Canadian Consulting Engineer

Versatility act

June 1, 1999
By Canadian Consulting Engineer

When asked why he chose engineering as a profession, Tony Lassing, P.Eng. shrugs. "My uncle was an engineer," he says, explaining that his uncles were his male role models because his father died when...

When asked why he chose engineering as a profession, Tony Lassing, P.Eng. shrugs. “My uncle was an engineer,” he says, explaining that his uncles were his male role models because his father died when he was about six years old.

In the course of conversation, he reveals a deeper motive. “I love engineering, as a business. I like to figure things out and do little sketches and [say] ‘Let’s do it like this.’ Engineering is creative in its own way.”

Creativity is evident everywhere in Lassing’s house. The walls are covered with his original oils, water colours and sketches. Sculptures in steel, copper and wood dot the lawns and gardens of his seven-acre property just north of Trenton, Ontario.

His drive shed contains more of his work, much of the material being found — oil paintings recently displayed in a gallery in Belleville; a decorative steel screen that used to be in front of the wood stove in the 19th century farmhouse; his “Wal-Mart” collection of oil paintings on photographs.

As part of Studio 21, a co-operative gallery run by 18 Belleville-area artists, Lassing sells enough of his work to pay for the materials he does purchase, and to cover his share of the rent and utilities for the downtown display space. “It’s not a lucrative business, but I’m not losing anything on it.”

His sculpting — mostly abstract with human figures as a popular subject — is restricted to the warmer months for fear of burning down his old wooden house with his welding equipment. And when it’s too cold outside to weld, he turns his art, architecture and engineering talents to designing sets for the Belleville Theatre Guild. He joined the group within a few years of arriving in Trenton from his native Amsterdam, and now has design credits for “30 or 40 plays” (enough to lose count of, at any rate). His most recent project, the set for a musical written by guild members, is a bit of a departure for him. “I’m usually interested in the Irish plays and the stuff that has a message, like the Diary of Anne Frank or Mother Courage [by Bertolt Brecht].”

These days his time is divided between creating art and finding creative solutions to bulk-handling engineering problems at his Trenton consulting firm, Lassing Dibben. The firm has a staff of 30 and a satellite office in Scarborough. Although he “retired” several years ago, he started spending weekday mornings at the office again after his partner, Dave Dibben, died. “It’s enjoyable to keep your nose in and know what’s going on. [And] if I’m not interested in a job, I don’t do it. I’m able to pass it on to other people.”

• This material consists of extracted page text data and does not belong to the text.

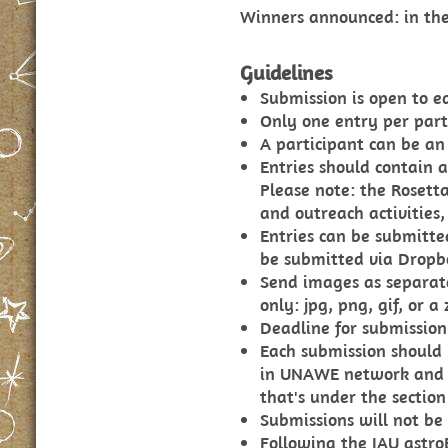
Winners announced: in the 
Guidelines
Submission is open to e
Only one entry per part
A participant can be an
Entries should contain a
Please note: the Rosett
and outreach activities,
Entries can be submitte
be submitted via Dropb
Send images as separate
only: jpg, png, gif, or a z
Deadline for submission 
Each submission should 
in UNAWE network and t
that's under the section
Submissions will not be
Following the IAU astro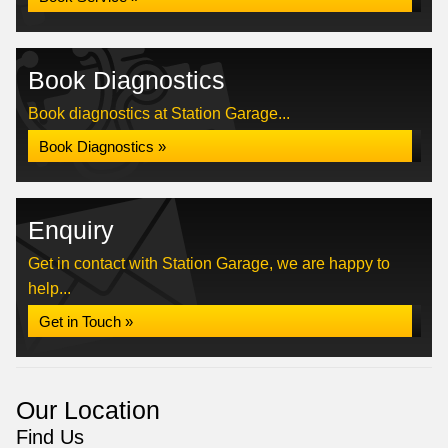
Book Diagnostics
Book diagnostics at Station Garage...
Book Diagnostics »
Enquiry
Get in contact with Station Garage, we are happy to
help...
Get in Touch »
Our Location
Find Us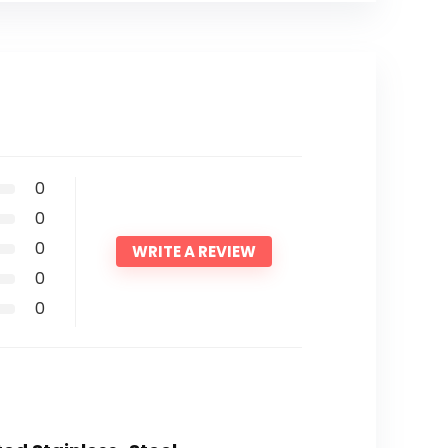
0
0
0
WRITE A REVIEW
0
0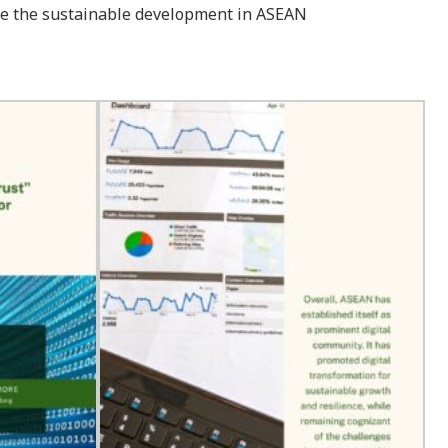
hieve the sustainable development in ASEAN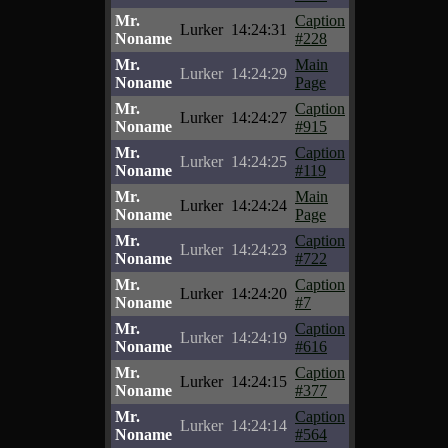
Mr.
Caption
Lurker
14:24:31
Noname
#228
Mr.
Main
Lurker
14:24:29
Noname
Page
Mr.
Caption
Lurker
14:24:27
Noname
#915
Mr.
Caption
Lurker
14:24:25
Noname
#119
Mr.
Main
Lurker
14:24:24
Noname
Page
Mr.
Caption
Lurker
14:24:23
Noname
#722
Mr.
Caption
Lurker
14:24:20
Noname
#7
Mr.
Caption
Lurker
14:24:19
Noname
#616
Mr.
Caption
Lurker
14:24:15
Noname
#377
Mr.
Caption
Lurker
14:24:14
Noname
#564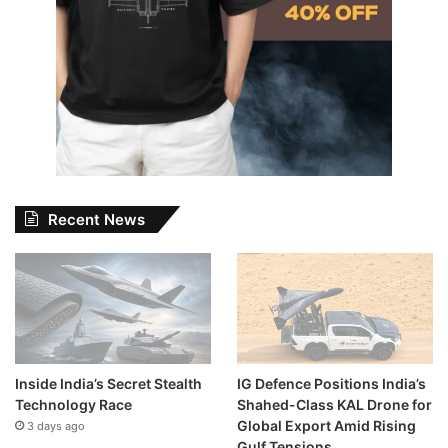
Recent News
Inside India’s Secret Stealth
IG Defence Positions India’s
Technology Race
Shahed-Class KAL Drone for
Global Export Amid Rising
3 days ago
Gulf Tensions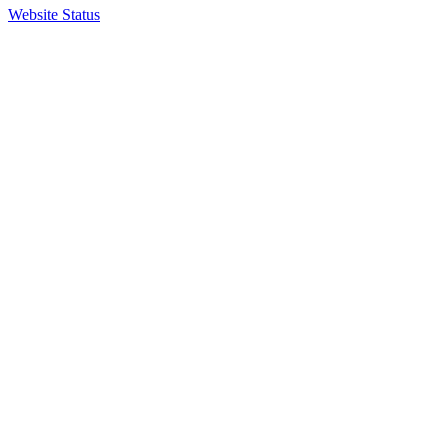
Website Status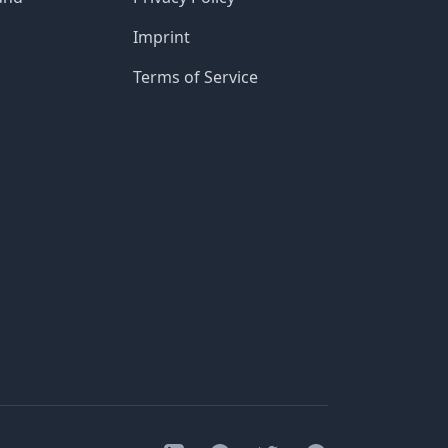
Imprint
Terms of Service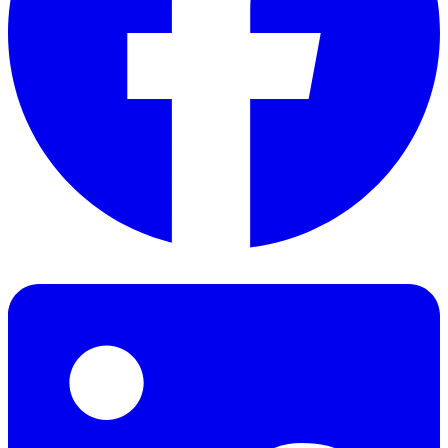
Facebook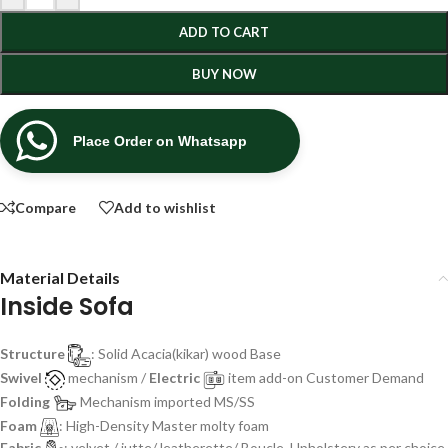
ADD TO CART
BUY NOW
Place Order on Whatsapp
Compare
Add to wishlist
Material Details
Inside Sofa
Structure
: Solid Acacia(kikar) wood Base
Swivel
mechanism /
Electric
item add-on Customer Demand
Folding
Mechanism imported MS/SS
Foam
: High-Density Master molty foam
Fabric
: velvet / jutte/ leatherette/ Boucle, Upholstery as per choice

He credits Dibben, who became his partner in the ’60s, with leading the firm to specialize in conveyors. “Our engineering work is in such a restricted part of the market that we’ve never been out of work.”

Lassing obtained his architectural qualifications 30 years ago, but decided to give that part of the practice away to his architect partner in 1996.

One of his architectural projects was the firm’s new home, completed in 1991. Here his artistic side clashes with the pragmatics of engineering. “When I designed our office, it was windows all around. One room was dedicated to[two or three] computers, with no windows in it.” With the 30 computers now in use came blinds for all those windows. “They were supposed to bring in natural light for drafting,” he laughs. “The whole thing changed overnight.”

Judging by the old desktop in his studio, and his admission that he has just barely taught himself to type, it’s safe to say he feels computers don’t do much for his engineering creativity. “I still do a lot of stuff by hand if it’s not too complicated,” he says. And with talent like his, why not?